Saratoga News

Photograph by Robert Scheer

7th-grader Greg Homen puts a screw into a new garden fence at Sacred Heart, while his dad, Frank Homen, supervises.

Students at Sacred Heart launch a 'harvest garden'

By Tim Persyn

Throughout the morning of May 15, gray and black clouds covered the sky, sending Mother Nature's hint that rain was on the way. As the school bell rang at 12:30, a group of Sacred Heart School students ran across the baseball diamond behind the school, toward a patch of dirt surrounded by a skeletal fence.

As the children gathered at a playground nearby, an adult volunteer labored to complete the fence, which will protect Sacred Heart's new school garden.

When the fence around the 1,200 square foot patch of land is completed, the students of Sacred Heart will plant the seeds of a "harvest garden", which will include pumpkins, squash and corn. The garden will be harvested in the fall, perhaps in time for Halloween.

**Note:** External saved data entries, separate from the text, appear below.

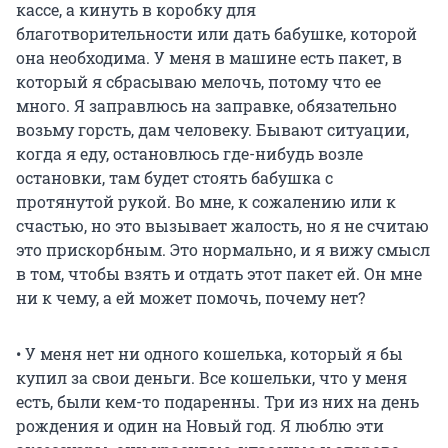
кассе, а кинуть в коробку для
благотворительности или дать бабушке, которой
она необходима. У меня в машине есть пакет, в
который я сбрасываю мелочь, потому что ее
много. Я заправлюсь на заправке, обязательно
возьму горсть, дам человеку. Бывают ситуации,
когда я еду, остановлюсь где-нибудь возле
остановки, там будет стоять бабушка с
протянутой рукой. Во мне, к сожалению или к
счастью, но это вызывает жалость, но я не считаю
это прискорбным. Это нормально, и я вижу смысл
в том, чтобы взять и отдать этот пакет ей. Он мне
ни к чему, а ей может помочь, почему нет?
• У меня нет ни одного кошелька, который я бы
купил за свои деньги. Все кошельки, что у меня
есть, были кем-то подаренны. Три из них на день
рождения и один на Новый год. Я люблю эти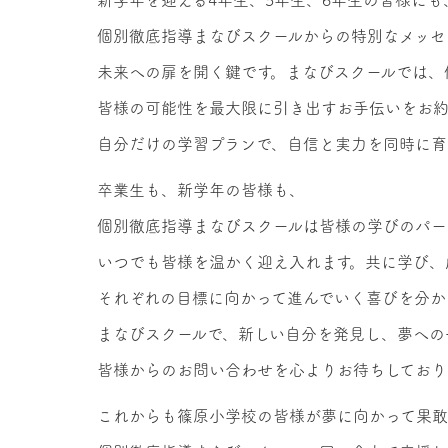
新学年を迎える4年生、5年生、6年生の皆様にも
個別徹底指導まなびスクールからの特別なメッセ
未来への扉を開く鍵です。まなびスクールでは、
皆様の可能性を最大限に引き出すお手伝いをお約
自分だけの学習プランで、自信と実力を同時に育
卒業生も、新学年の皆様も、
個別徹底指導まなびスクールは皆様の学びのパー
いつでも皆様を温かく迎え入れます。共に学び、
それぞれの目標に向かって進んでいく喜びを分か
まなびスクールで、新しい自分を発見し、夢への
皆様からのお問い合わせを心よりお待ちしており
これからも篠原小学校の皆様が夢に向かって果敢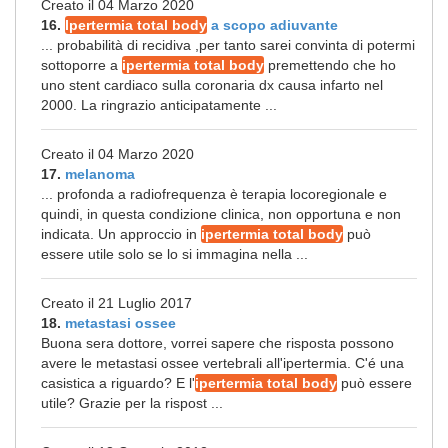
Creato il 04 Marzo 2020
16.
Ipertermia total body
a scopo adiuvante
... probabilità di recidiva ,per tanto sarei convinta di potermi
sottoporre a
ipertermia total body
premettendo che ho
uno stent cardiaco sulla coronaria dx causa infarto nel
2000. La ringrazio anticipatamente ...
Creato il 04 Marzo 2020
17.
melanoma
... profonda a radiofrequenza è terapia locoregionale e
quindi, in questa condizione clinica, non opportuna e non
indicata. Un approccio in
ipertermia total body
può
essere utile solo se lo si immagina nella ...
Creato il 21 Luglio 2017
18.
metastasi ossee
Buona sera dottore, vorrei sapere che risposta possono
avere le metastasi ossee vertebrali all'ipertermia. C'é una
casistica a riguardo? E l'
ipertermia total body
può essere
utile? Grazie per la rispost ...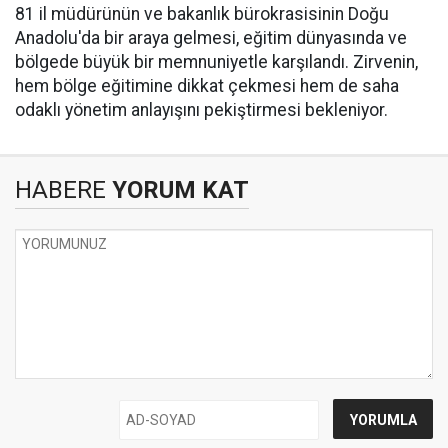
​81 il müdürünün ve bakanlık bürokrasisinin Doğu
Anadolu'da bir araya gelmesi, eğitim dünyasında ve
bölgede büyük bir memnuniyetle karşılandı. Zirvenin,
hem bölge eğitimine dikkat çekmesi hem de saha
odaklı yönetim anlayışını pekiştirmesi bekleniyor.
HABERE
YORUM KAT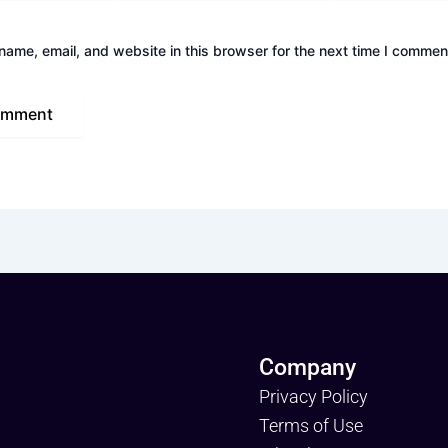
ame, email, and website in this browser for the next time I commen
Company
Privacy Policy
Terms of Use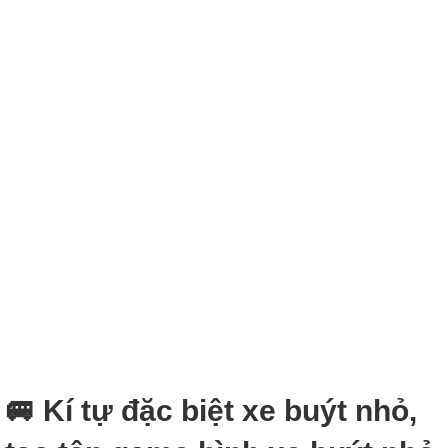
🚐 Kí tự đặc biệt xe buýt nhỏ,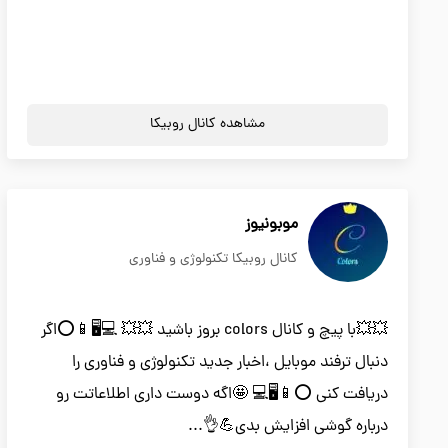
مشاهده کانال روبیکا
موبونیوز
کانال روبیکا تکنولوژی و فناوری
💥💥با پیچ و کانال colors بروز باشید 💥💥 💻🖥📱⭕اگر
دنبال ترفند موبایل ،اخبار جدید تکنولوژی و فناوری را
دریافت کنی ⭕📱🖥💻 🤩اگه دوست داری اطلاعاتت رو
درباره گوشی افزایش بدی💪👌...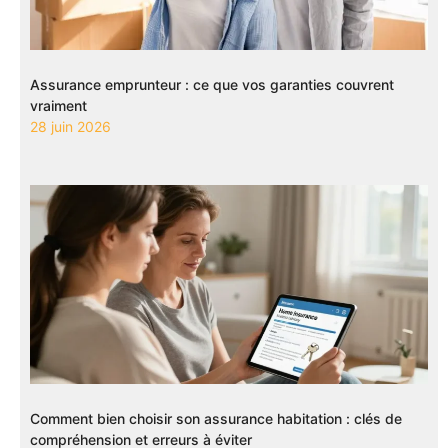
Assurance emprunteur : ce que vos garanties couvrent
vraiment
28 juin 2026
Comment bien choisir son assurance habitation : clés de
compréhension et erreurs à éviter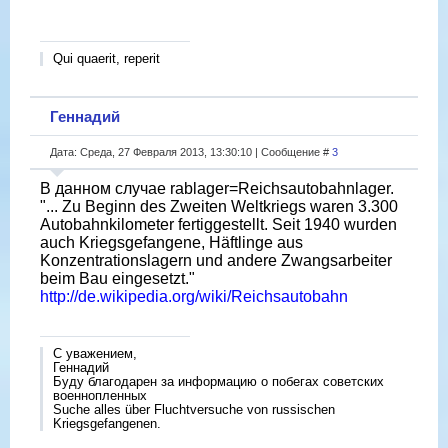
Qui quaerit, reperit
Геннадий
Дата: Среда, 27 Февраля 2013, 13:30:10 | Сообщение #
3
В данном случае rablager=Reichsautobahnlager.
"... Zu Beginn des Zweiten Weltkriegs waren 3.300
Autobahnkilometer fertiggestellt. Seit 1940 wurden
auch Kriegsgefangene, Häftlinge aus
Konzentrationslagern und andere Zwangsarbeiter
beim Bau eingesetzt."
http://de.wikipedia.org/wiki/Reichsautobahn
С уважением,
Геннадий
Буду благодарен за информацию о побегах советских
военнопленных
Suche alles über Fluchtversuche von russischen
Kriegsgefangenen.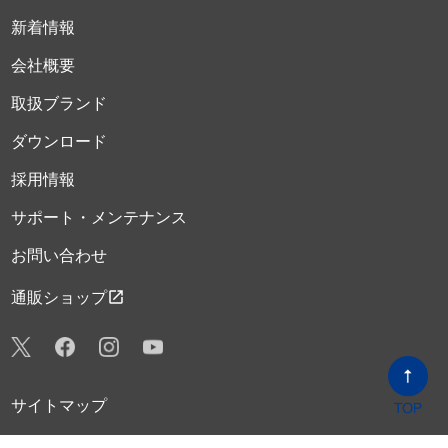
新着情報
会社概要
取扱ブランド
ダウンロード
採用情報
サポート・メンテナンス
お問い合わせ
open_in_new
通販ショップ
サイトマップ
プライバシーポリシー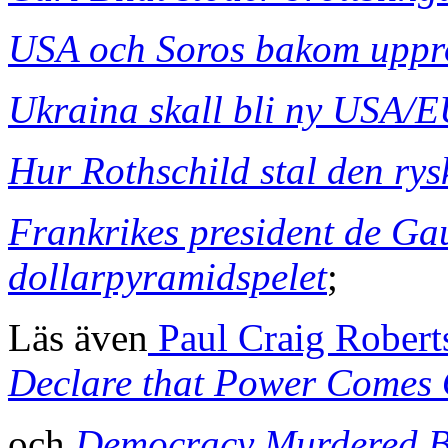
USA och Soros bakom uppro
Ukraina skall bli ny USA/E
Hur Rothschild stal den rys
Frankrikes president de Ga
dollarpyramidspelet
;
Läs även
Paul Craig Robert
Declare that Power Comes O
och
Democracy Murdered By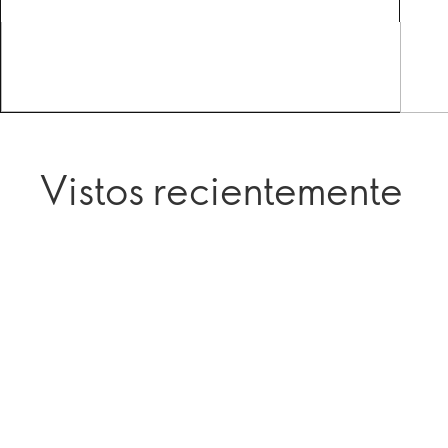
Vistos recientemente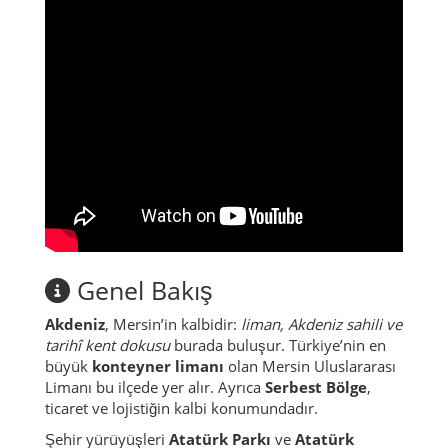
Genel Bakış
Akdeniz
, Mersin’in kalbidir:
liman, Akdeniz sahili ve
tarihî kent dokusu
burada buluşur. Türkiye’nin en
büyük
konteyner limanı
olan Mersin Uluslararası
Limanı bu ilçede yer alır. Ayrıca
Serbest Bölge
,
ticaret ve lojistiğin kalbi konumundadır.
Şehir yürüyüşleri
Atatürk Parkı
ve
Atatürk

After the produce is harvested, it will be donated to the poor.

Judy and Frank Homen, Sacred Heart parents, have offered their gardening and landscaping skills to get the garden up and running. Meanwhile, Jennifer Sequeira, also a Sacred Heart parent, did much of the organizational work to make the garden happen.

Other members of the Sacred Heart school community have donated time and effort to the garden, while Greenbrier Homes contributed money for materials to build the fence.

Sequeria said the garden can benefit the school's curriculum, in addition to serving the community. In the fall, the garden will be available to science teachers. "The garden is a great way to provide a tool to science teachers while being able to grow something to give to the community," she said.

Seventh and eighth graders might also use the garden to complete community service hours, she added.

Judy Homen summarized the benefits of the garden. "We said, 'Hey let's have garden--we can teach kids to grow veggies and then teach them to give back."

This article appeared in the Saratoga News, May 22, 1996.